WORK TO BE COMPLETED
Once the line containing "统，中文显示界面，智能全触摸式操作。可实现双向可视对讲、广" is found in the records below, return it and each following line exactly, up to and including the line containing "7、安装简捷，配有RJ45标准网线，即插即用。", and nothing else.

--- DATA ---

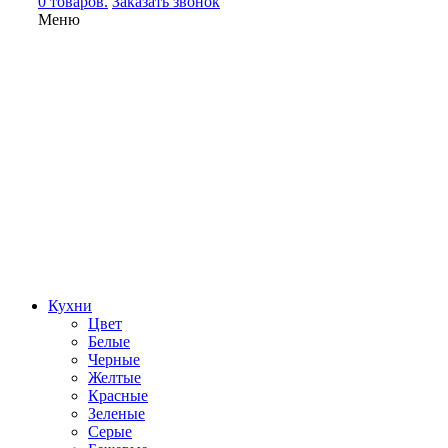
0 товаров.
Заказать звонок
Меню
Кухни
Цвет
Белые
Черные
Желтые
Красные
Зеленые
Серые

---
--- DATA ---

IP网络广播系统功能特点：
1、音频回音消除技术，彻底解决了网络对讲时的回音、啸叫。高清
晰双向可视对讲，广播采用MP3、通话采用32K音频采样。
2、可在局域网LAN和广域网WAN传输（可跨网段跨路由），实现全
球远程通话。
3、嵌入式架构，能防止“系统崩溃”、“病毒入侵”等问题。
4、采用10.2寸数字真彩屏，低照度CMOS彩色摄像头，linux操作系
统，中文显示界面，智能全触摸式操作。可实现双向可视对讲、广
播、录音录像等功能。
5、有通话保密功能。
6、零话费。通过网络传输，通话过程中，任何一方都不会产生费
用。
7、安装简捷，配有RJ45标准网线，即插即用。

---

FINAL ANSWER
统，中文显示界面，智能全触摸式操作。可实现双向可视对讲、广
播、录音录像等功能。
5、有通话保密功能。
6、零话费。通过网络传输，通话过程中，任何一方都不会产生费
用。
7、安装简捷，配有RJ45标准网线，即插即用。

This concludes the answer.